After all, sales of Nook readers (and associated content) fell sequentially, from $277 million in the fiscal first quarter of 2012 to $220 million in the quarter ended October. That’s the first sequential drop in six quarters. Management blames the drop on seasonality, but the rising installed base of hardware should be yielding a fast-growing book download business. This doesn’t appear to be the case. (Management doesn’t actually break down hardware and software sales for the Nook platform, which strikes me as a red flag.)
Baking in the recent data points into fiscal (April) 2012 and 2013 forecasts, it may be some time before this company can show a profit. Barnes & Noble lost $1.19 a share in fiscal 2011, and analysts just expanded their projected per-share loss for fiscal 2012 from ($0.23) to ($0.58). The fiscal 2013 forecasted profit has just been slashed nearly 80% to just $0.10. And I have my doubts that this small profit will even come to pass, as this company serially fails to meet its targets.
Why do I think losses will continue at least through fiscal 2013? Because many analyst forecasts appear to fail to take into account any cannibalization of traditional book sales by e-readers. Analysts say the combined strength of traditional book sales and digital book sales should push the company’s overall sales up 5% by fiscal 2013. Yet it’s worth noting Barnes & Noble hasn’t posted this kind of growth (on an organic basis) since fiscal 2005. The steady drop in time spent reading traditional books and more time spent surfing the web is a trend that shows no signs of abating.
And this presents the real challenge to the business model. It costs a lot of money to operate traditional retail stores. Retailers need to generate a certain level of sales at each store to generate an incremental level of profit. Fall below this level, and we’re talking about incremental losses.
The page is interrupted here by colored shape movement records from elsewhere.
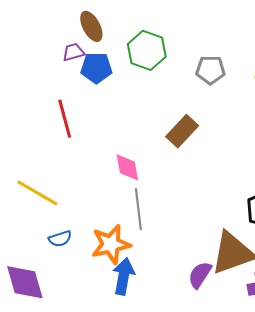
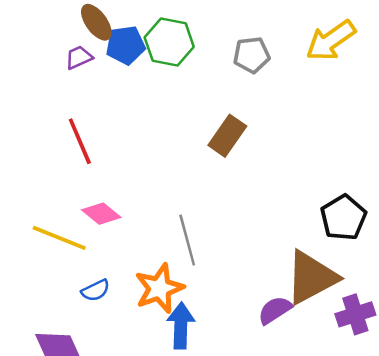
blue pentagon: (96, 68) -> (126, 45), moved
pink diamond: (127, 167) -> (101, 214), moved, turned -32
purple semicircle: (200, 275) -> (275, 310), turned 32

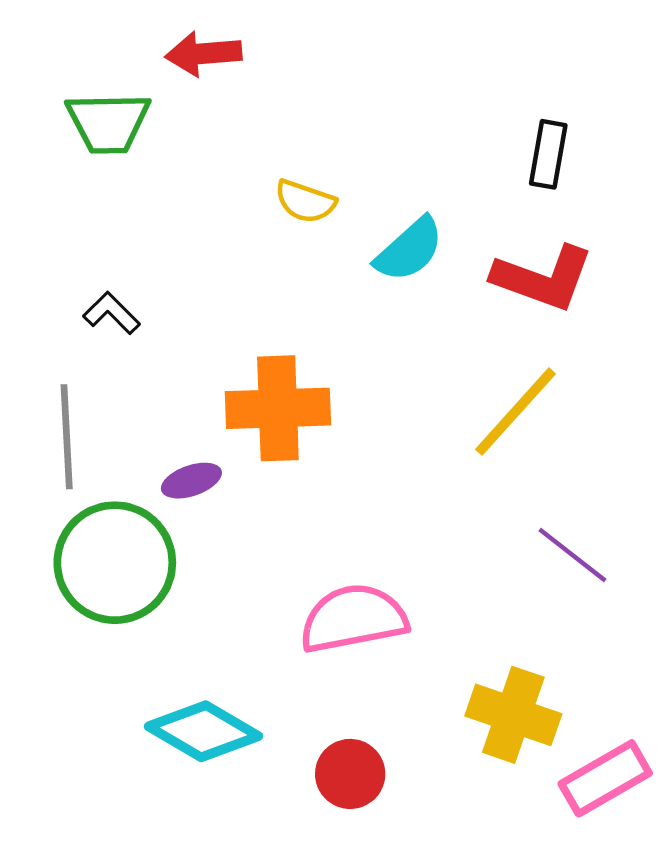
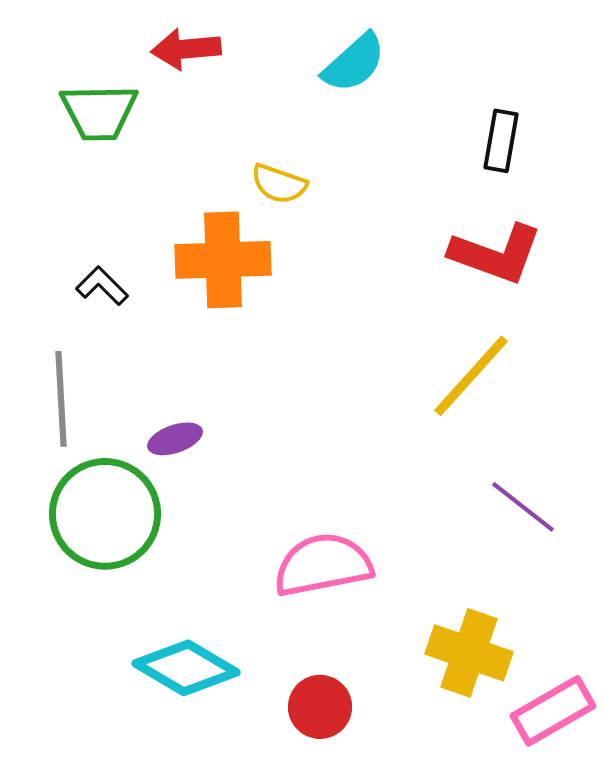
cyan semicircle: (409, 250) -> (354, 63), moved
orange cross: (278, 408) -> (223, 260), moved

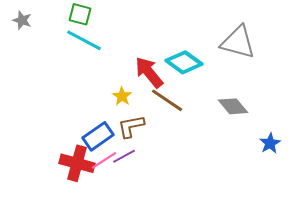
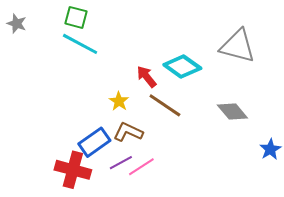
red arrow: (149, 72) -> (147, 77), size x0.7
brown L-shape: (131, 126) -> (128, 132), turned 36
pink line: (104, 160) -> (141, 167), moved

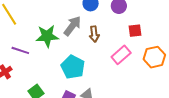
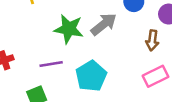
brown arrow: (94, 34) -> (152, 40), moved
purple line: (20, 50) -> (51, 64), moved, turned -42

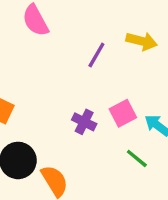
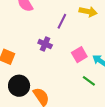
purple cross: (84, 122) -> (45, 44), moved

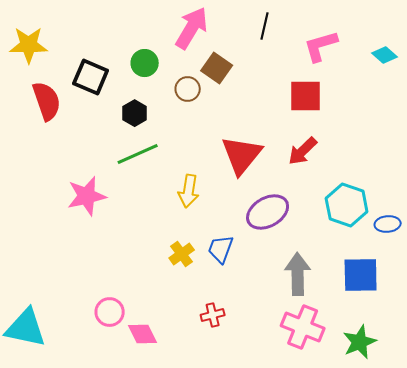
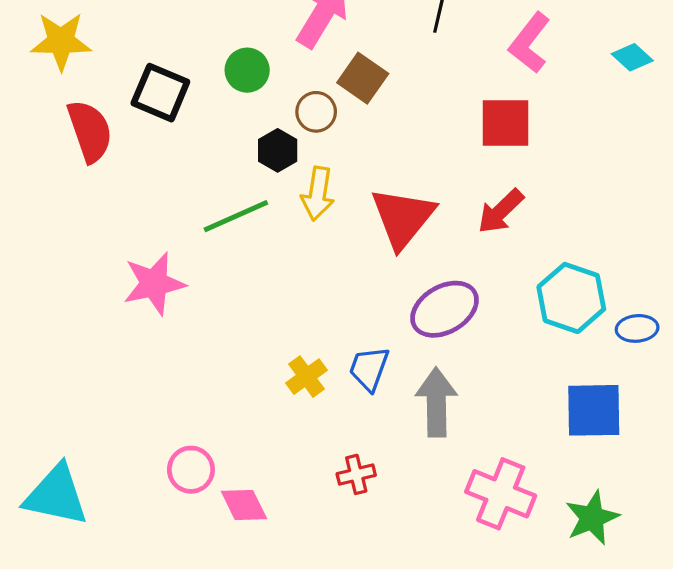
pink L-shape: (321, 46) -> (530, 43), turned -36
black hexagon: (135, 113) -> (278, 150), moved
yellow arrow: (189, 191) -> (318, 194), moved
gray arrow: (298, 274) -> (436, 402), moved

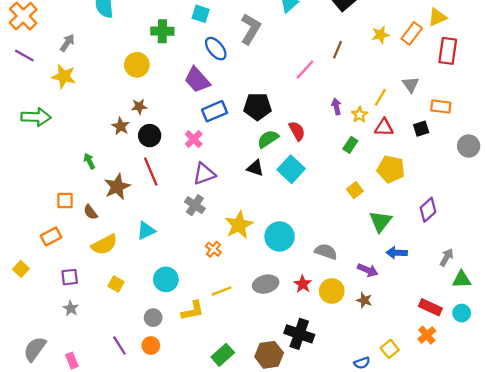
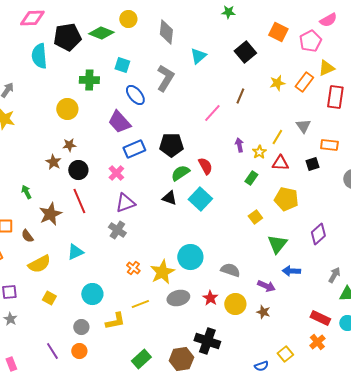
yellow star: (239, 225) -> (162, 272), moved

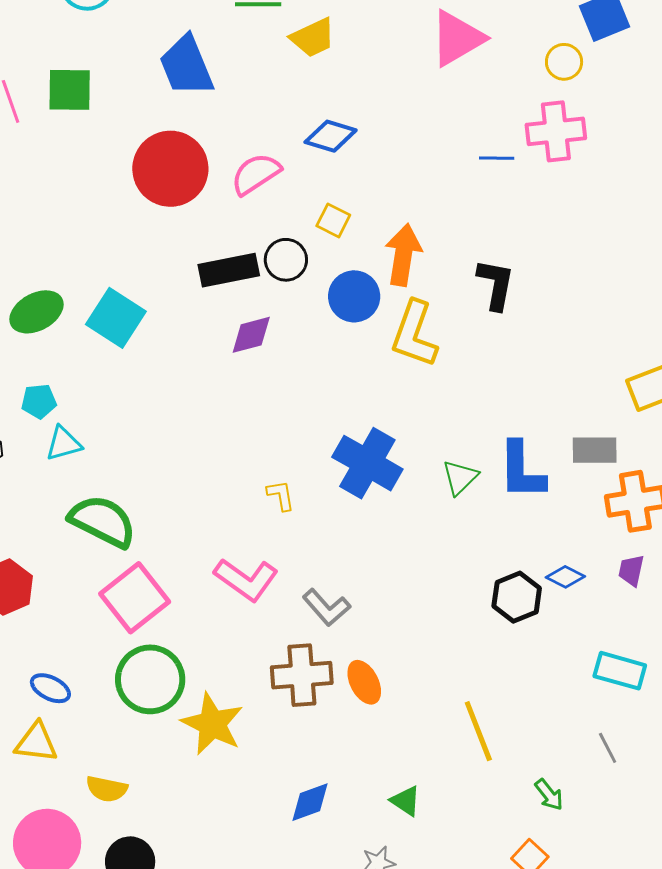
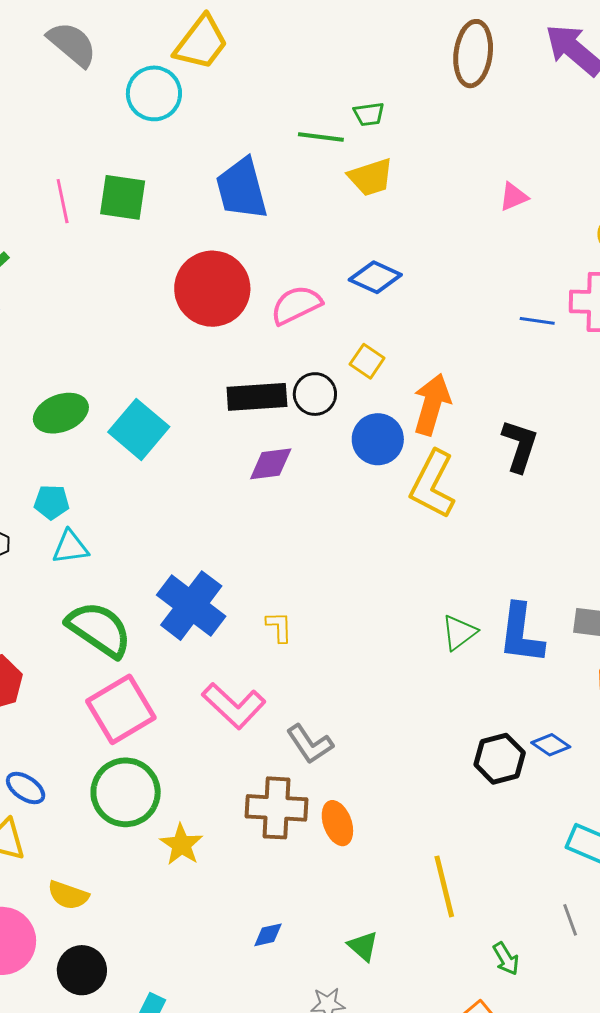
pink triangle: (457, 38) -> (514, 197), size x0.5
blue cross: (367, 463) -> (191, 606), moved
yellow star: (212, 724) -> (181, 845), size x0.7
blue diamond: (310, 802) -> (268, 935), size x0.7

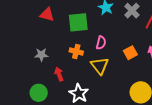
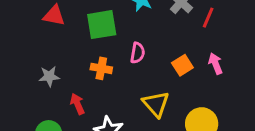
yellow triangle: (100, 66) -> (156, 104), moved

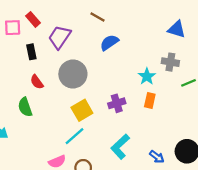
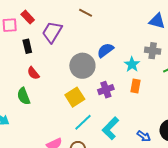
blue semicircle: (109, 43) -> (105, 50), moved
gray circle: (73, 74) -> (82, 66), moved
cyan line: (75, 136) -> (83, 122), moved

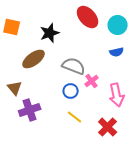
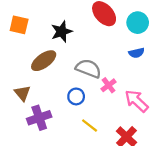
blue circle: (71, 91) -> (76, 96), moved
pink arrow: (117, 95) -> (137, 101), turned 145

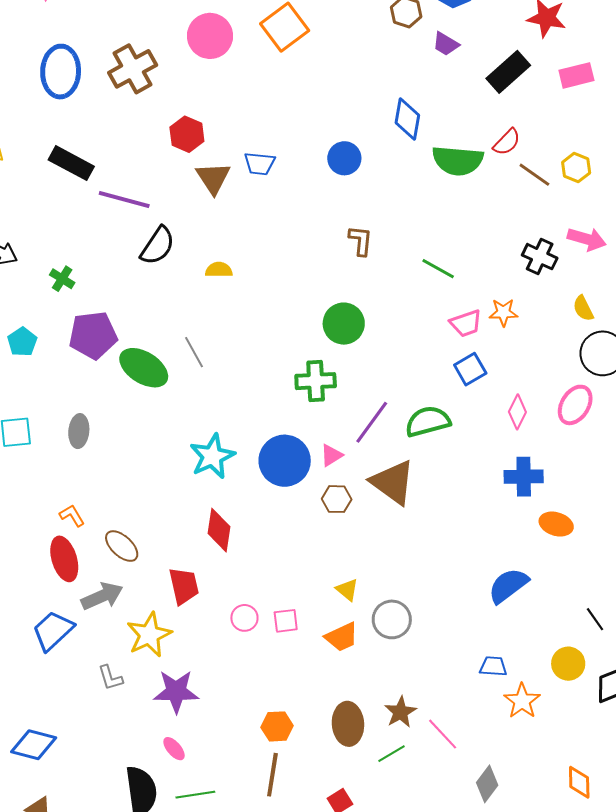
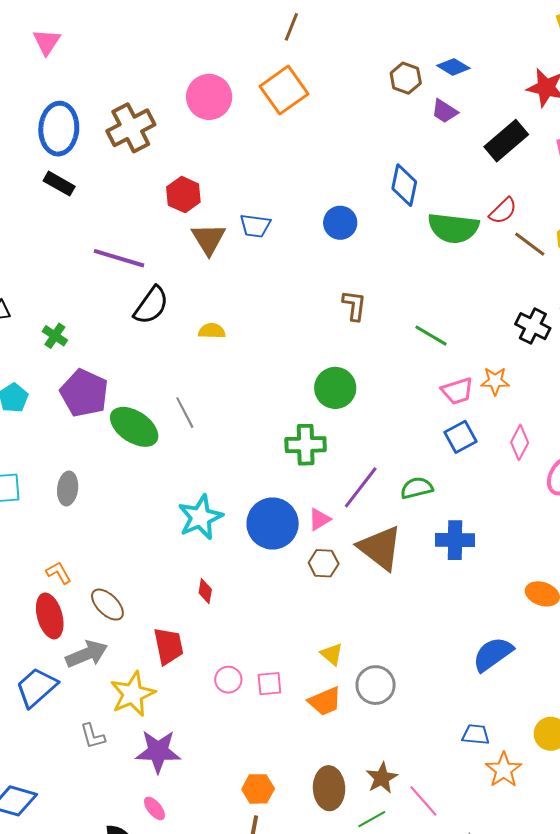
black rectangle: (71, 163) -> (59, 184), moved, size x0.7
purple pentagon: (93, 335) -> (84, 393), turned 30
pink diamond: (517, 412) -> (520, 442), moved
green semicircle: (428, 421) -> (417, 488), size x0.7
blue cross: (524, 477) -> (455, 540), moved
red diamond: (219, 530) -> (205, 591), size x0.6

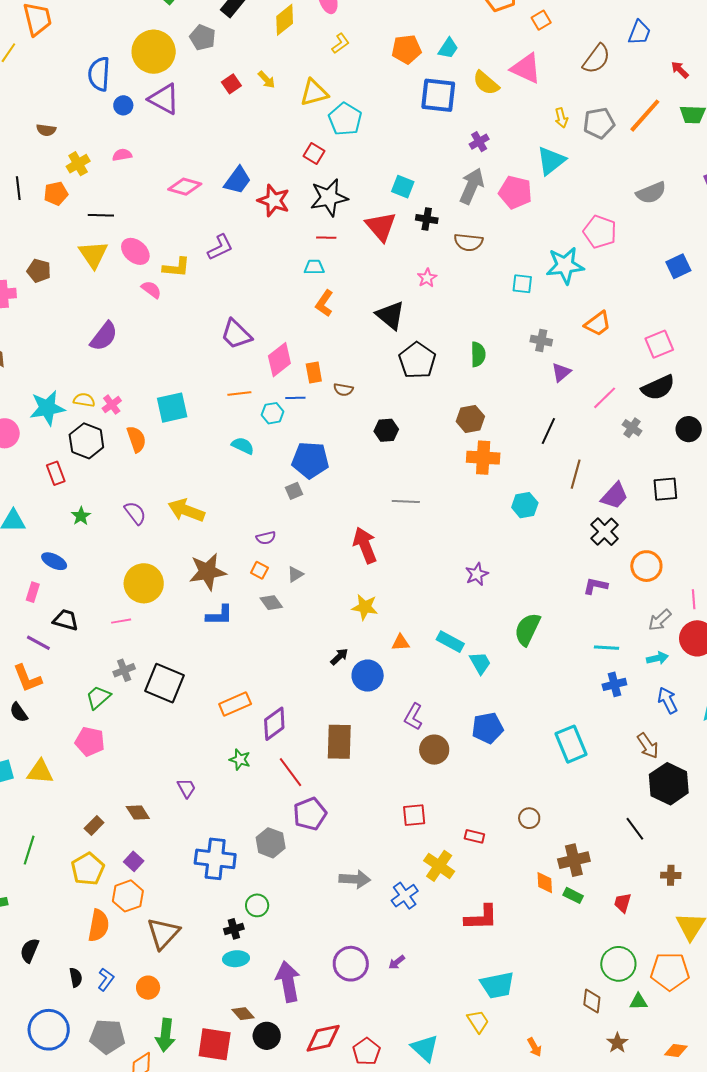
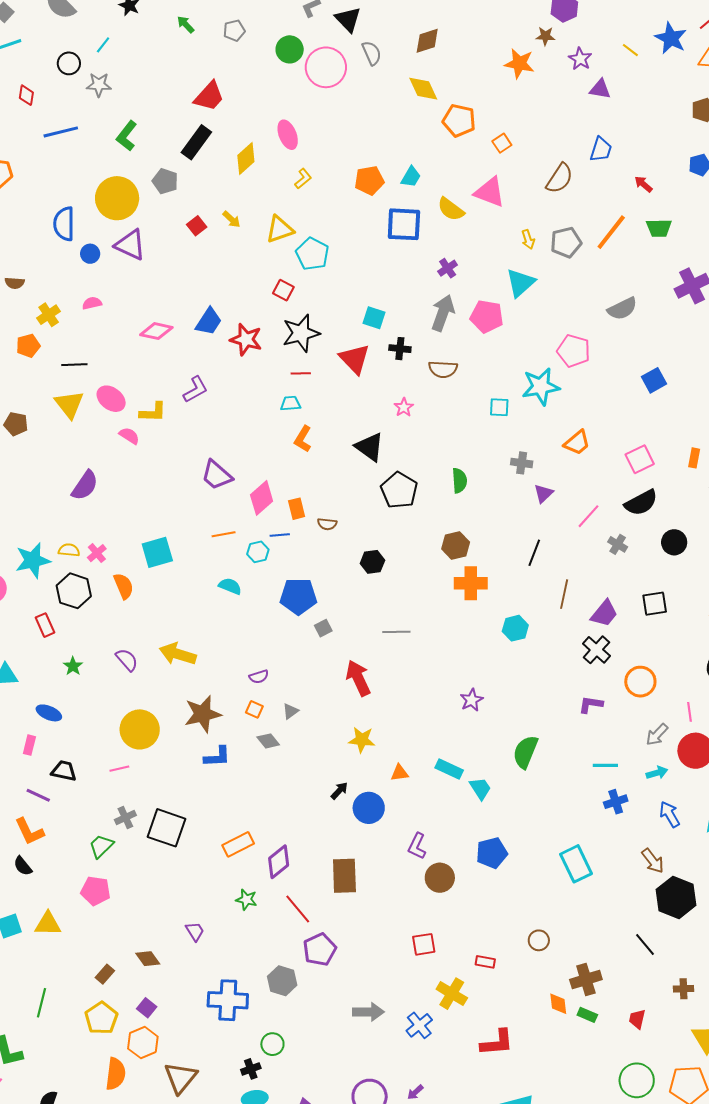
gray square: (294, 491) -> (323, 628), moved

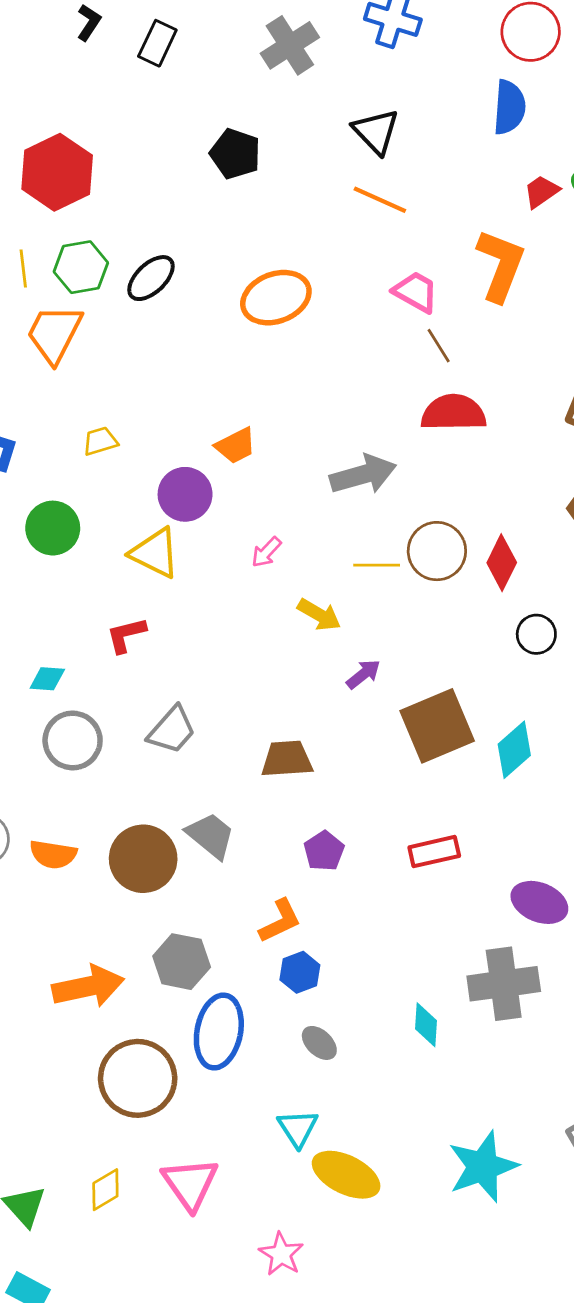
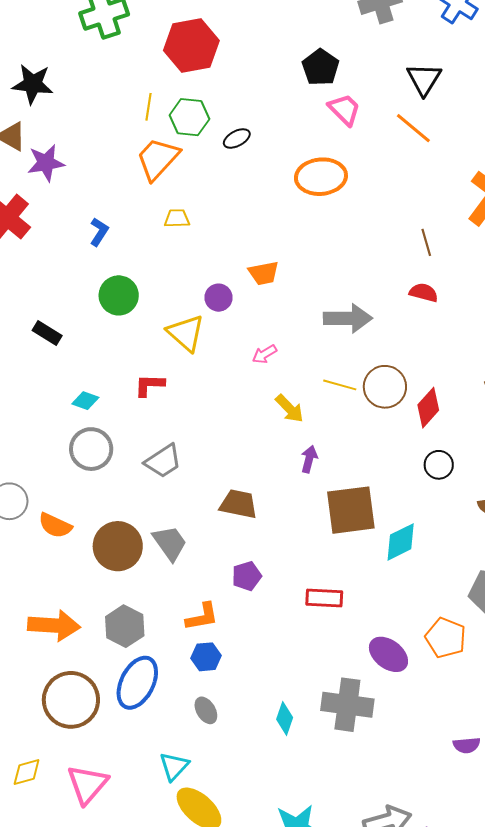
black ellipse: (151, 278) -> (237, 138), size x0.7
pink trapezoid: (416, 292) -> (344, 109), moved
red semicircle: (453, 413) -> (424, 293), size x0.6
yellow trapezoid: (100, 441) -> (177, 218), moved
purple circle: (185, 494) -> (219, 298), size x0.7
purple arrow: (363, 674) -> (309, 459), turned -52

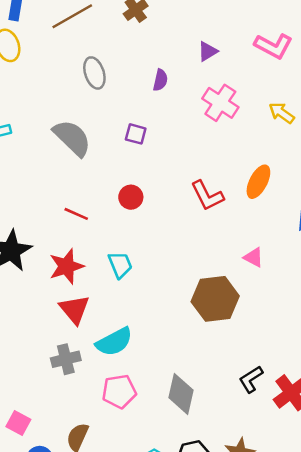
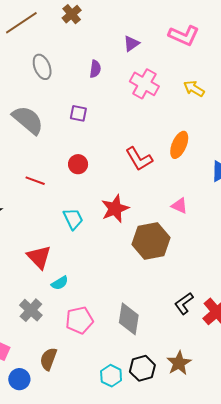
red star: (66, 266) -> (115, 209), moved
cyan semicircle: (114, 342) -> (60, 283), moved, size x0.6
gray cross: (66, 359) -> (31, 310), moved, turned -30

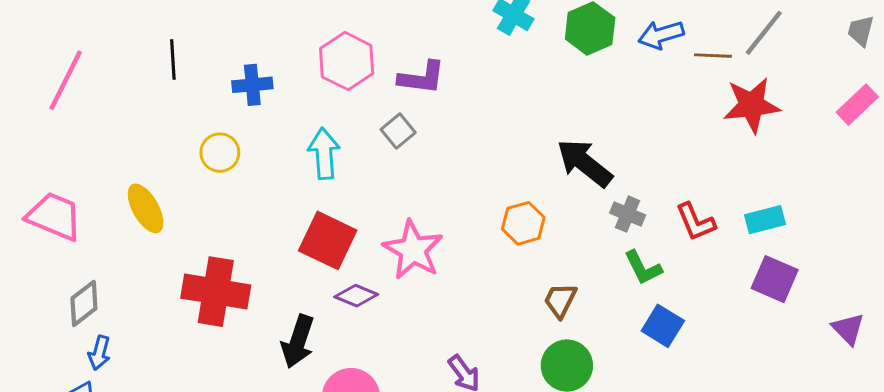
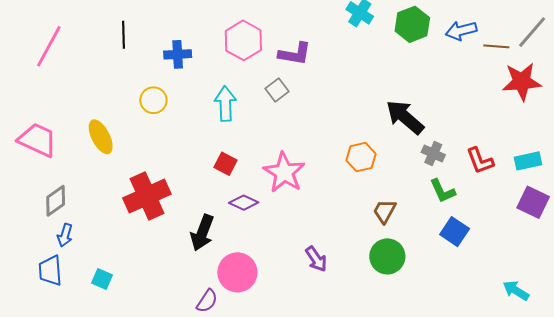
red square: (328, 240) -> (226, 164), size x0.6
red cross: (216, 292) -> (147, 196), turned -36

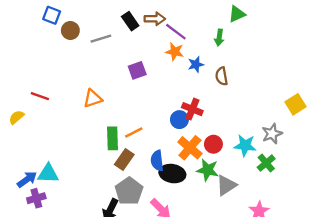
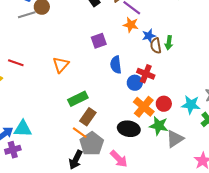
green arrow: (219, 38) -> (169, 43), moved
gray line: (101, 39) -> (27, 15), moved
brown semicircle: (222, 76) -> (156, 46), moved
orange triangle: (93, 98) -> (61, 65), turned -30
orange line: (134, 133) -> (80, 133), moved, turned 63
green rectangle: (113, 138) -> (78, 99), turned 66
blue semicircle: (157, 161) -> (116, 65), moved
And this is what looks set to happen at an increasing number of stores, as e-reader downloads rise in volume, displacing traditional book sales. Same-store sales in the fiscal second quarter fell 3.3% from a year earlier. A random walk through any Barnes & Noble — outside of the all-important holiday season — provides a glimpse of slowing foot traffic. The company operates more than 1,300 stores, and it will be interesting to see how many of them slip from profitable to unprofitable if same-store sales keep dropping .
Risks to Consider: When shorting stocks like this, you need to stay abreast of intra-quarter data points. If it appears Barnes & Noble’s Nook sales start to trend well above expectations, then it would be wise to close your short position and revisit the investment thesis after the holiday selling season.
Action to Take– > Short sellers remain squarely focused on the current holiday season. The fiscal third quarter is the only profitable one for Barnes & Noble, generating almost enough profit to offset losses in the other three quarters. Yet the sobering just-released quarterly report doesn’t provide hope for a solid fourth quarter. If Barnes & Noble misses expectations in the current quarter and analysts have to lower their forecasts once again, then even this stock’s most ardent supporters could throw in the towel, likely causing shares to move quickly below $10. I know I’d want to if I owned shares. If you think that’s likely to happen, then you should short this stock.